La comunità Yezidi chiamano la campagna di ISIS presso Sinjar, “Ferman”, parola che significa, in curdo, mandato o ordine. Questa campagna di ISIS corrisponde al 74 ° “Ferman” nella storia degli Yezidi. A causa della loro identità religiosa ed etnica sono stati più e più volte un bersaglio. Come dichiarato dalle Nazioni Unite, il genocidio degli Yezidi continua. Lo stesso vale per il femminicidio. Secondo le Nazioni Unite, 3.200 donne Yezidi sono ancora nelle mani di ISIS.
Se la comunità internazionale vuole porre fine al genocidio degli Yezidi e prevenire quelli nuovi, allora è anche necessario riconoscere il femminicidio in corso, perché, come anche nel caso della comunità Yezidi, è attraverso la sistematica distruzione del corpo e dell’anima le donne Yezidi, che l’esistenza culturale, sociale e fisica di tutta la comunità viene minacciata.

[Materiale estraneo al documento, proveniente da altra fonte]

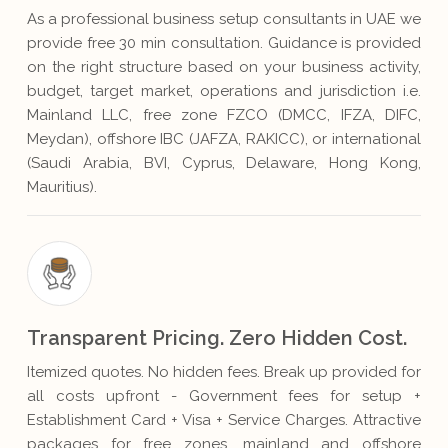
As a professional business setup consultants in UAE we
provide free 30 min consultation. Guidance is provided
on the right structure based on your business activity,
budget, target market, operations and jurisdiction i.e.
Mainland LLC, free zone FZCO (DMCC, IFZA, DIFC,
Meydan), offshore IBC (JAFZA, RAKICC), or international
(Saudi Arabia, BVI, Cyprus, Delaware, Hong Kong,
Mauritius).
Transparent Pricing. Zero Hidden Cost.
Itemized quotes. No hidden fees. Break up provided for
all costs upfront - Government fees for setup +
Establishment Card + Visa + Service Charges. Attractive
packages for free zones, mainland and offshore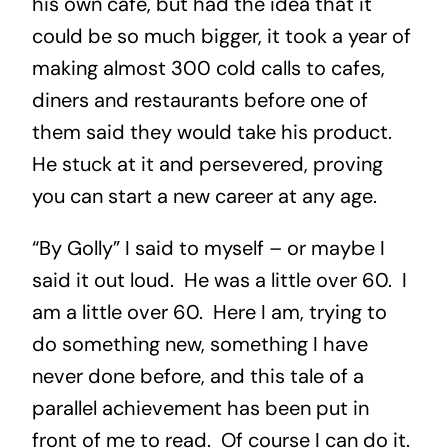
his own café, but had the idea that it
could be so much bigger, it took a year of
making almost 300 cold calls to cafes,
diners and restaurants before one of
them said they would take his product.
He stuck at it and persevered, proving
you can start a new career at any age.
“By Golly” I said to myself – or maybe I
said it out loud. He was a little over 60. I
am a little over 60. Here I am, trying to
do something new, something I have
never done before, and this tale of a
parallel achievement has been put in
front of me to read. Of course I can do it.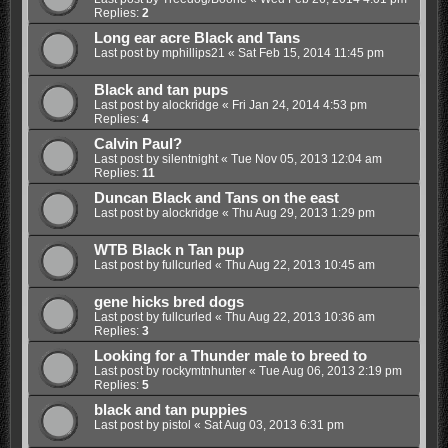
Replies:
2
Long ear acre Black and Tans
Last post by
mphillips21
«
Sat Feb 15, 2014 11:45 pm
Black and tan pups
Last post by
alockridge
«
Fri Jan 24, 2014 4:53 pm
Replies:
4
Calvin Paul?
Last post by
silentnight
«
Tue Nov 05, 2013 12:04 am
Replies:
11
Duncan Black and Tans on the east
Last post by
alockridge
«
Thu Aug 29, 2013 1:29 pm
WTB Black n Tan pup
Last post by
fullcurled
«
Thu Aug 22, 2013 10:45 am
gene hicks bred dogs
Last post by
fullcurled
«
Thu Aug 22, 2013 10:36 am
Replies:
3
Looking for a Thunder male to breed to
Last post by
rockymtnhunter
«
Tue Aug 06, 2013 2:19 pm
Replies:
5
black and tan puppies
Last post by
pistol
«
Sat Aug 03, 2013 6:31 pm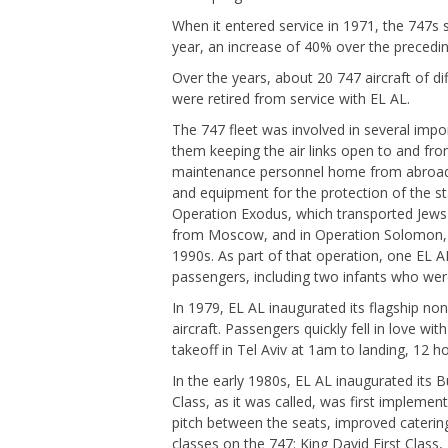
When it entered service in 1971, the 747s
year, an increase of 40% over the precedin
Over the years, about 20 747 aircraft of d
were retired from service with EL AL.
The 747 fleet was involved in several impo
them keeping the air links open to and fro
maintenance personnel home from abroad to 
and equipment for the protection of the sta
Operation Exodus, which transported Jews t
from Moscow, and in Operation Solomon, wh
1990s. As part of that operation, one EL A
passengers, including two infants who were
In 1979, EL AL inaugurated its flagship no
aircraft. Passengers quickly fell in love with
takeoff in Tel Aviv at 1am to landing, 12 h
In the early 1980s, EL AL inaugurated its 
Class, as it was called, was first implement
pitch between the seats, improved catering
classes on the 747: King David First Clas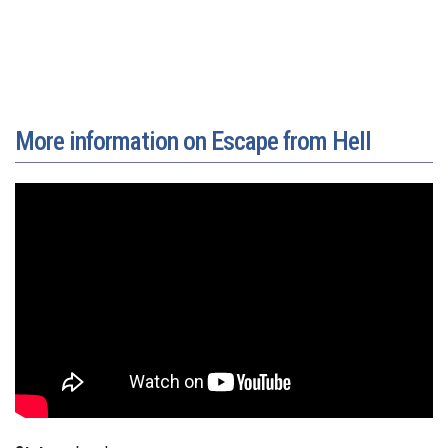
More information on Escape from Hell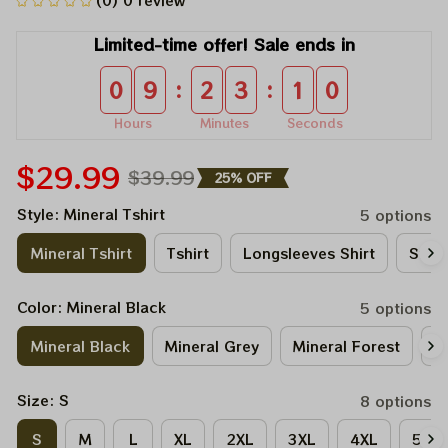
(0) 0 review
Limited-time offer! Sale ends in
:
:
0
9
2
3
1
0
Hours
Minutes
Seconds
$29.99
$39.99
25% OFF
Style: Mineral Tshirt
5 options
Mineral Tshirt
Tshirt
Longsleeves Shirt
Sweat
Color: Mineral Black
5 options
Mineral Black
Mineral Grey
Mineral Forest
M
Size: S
8 options
S
M
L
XL
2XL
3XL
4XL
5XL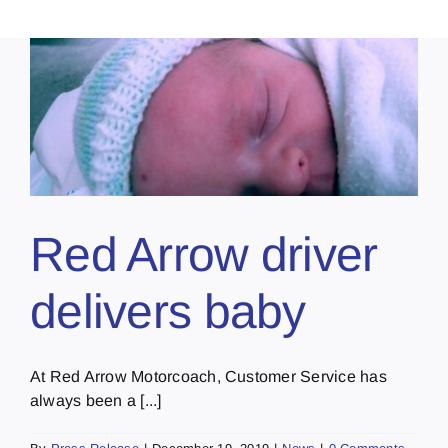
Red Arrow driver
delivers baby
At Red Arrow Motorcoach, Customer Service has
always been a [...]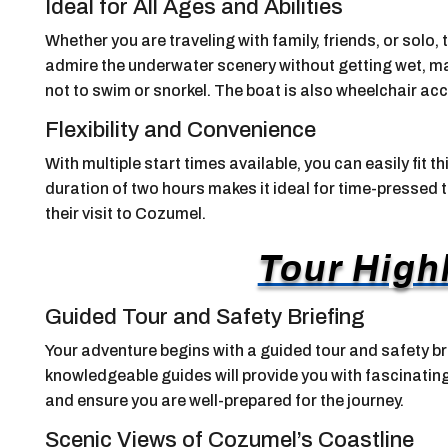
Ideal for All Ages and Abilities
Whether you are traveling with family, friends, or solo, 
admire the underwater scenery without getting wet, ma
not to swim or snorkel. The boat is also wheelchair acce
Flexibility and Convenience
With multiple start times available, you can easily fit t
duration of two hours makes it ideal for time-pressed
their visit to Cozumel.
Tour High
Guided Tour and Safety Briefing
Your adventure begins with a guided tour and safety b
knowledgeable guides will provide you with fascinating
and ensure you are well-prepared for the journey.
Scenic Views of Cozumel’s Coastline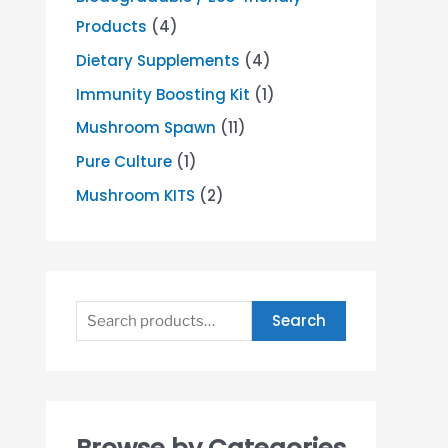
Products
(4)
Dietary Supplements
(4)
Immunity Boosting Kit
(1)
Mushroom Spawn
(11)
Pure Culture
(1)
Mushroom KITS
(2)
Search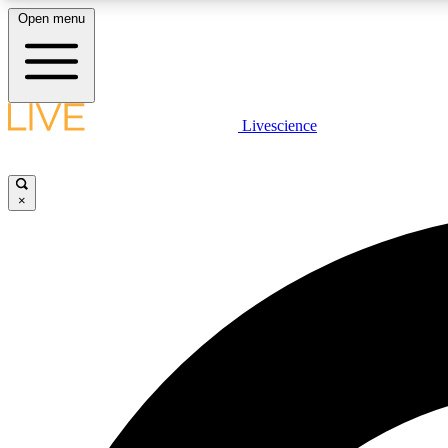
Open menu
Livescience
LIVE SCIENCE PLUS
Get started to get free access to selected news stories, receive
our daily newsletter, post comments, play games and earn
×
badges.
JOIN FREE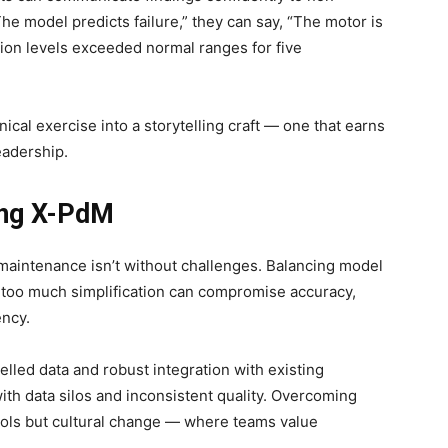
The model predicts failure,” they can say, “The motor is
tion levels exceeded normal ranges for five
nical exercise into a storytelling craft — one that earns
eadership.
ing X-PdM
 maintenance isn’t without challenges. Balancing model
 — too much simplification can compromise accuracy,
ency.
elled data and robust integration with existing
ith data silos and inconsistent quality. Overcoming
ools but cultural change — where teams value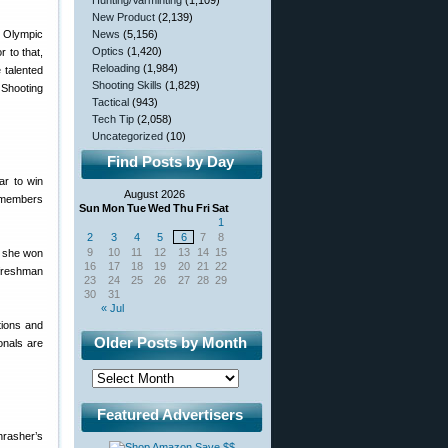
Hunting/Varminting
(1,109)
New Product
(2,139)
he Olympic
News
(5,156)
Optics
(1,420)
r to that,
Reloading
(1,984)
 talented
Shooting Skills
(1,829)
 Shooting
Tactical
(943)
Tech Tip
(2,058)
Uncategorized
(10)
Find Posts by Day
ar to win
August 2026
t members
Sun
Mon
Tue
Wed
Thu
Fri
Sat
1
2
3
4
5
6
7
8
9
10
11
12
13
14
15
e she won
16
17
18
19
20
21
22
 freshman
23
24
25
26
27
28
29
30
31
« Jul
tions and
Older Posts by Month
onals are
Featured Advertisers
hrasher’s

Il più delle volte, come nel caso degli Yezidi a Sinjar, il genocidio viene effettuato in gran parte attraverso il femminicidio, perciò è necessario riconoscere il femminicidio come una forma speciale di genocidio e di crimine contro l’umanità all’interno del diritto internazionale. In caso contrario, non è possibile garantire alle donne Yezidi l’accesso alla giustizia, considerato anche lo status sociale delle donne all’interno della comunità Yezidi e le sue strutture socioculturali.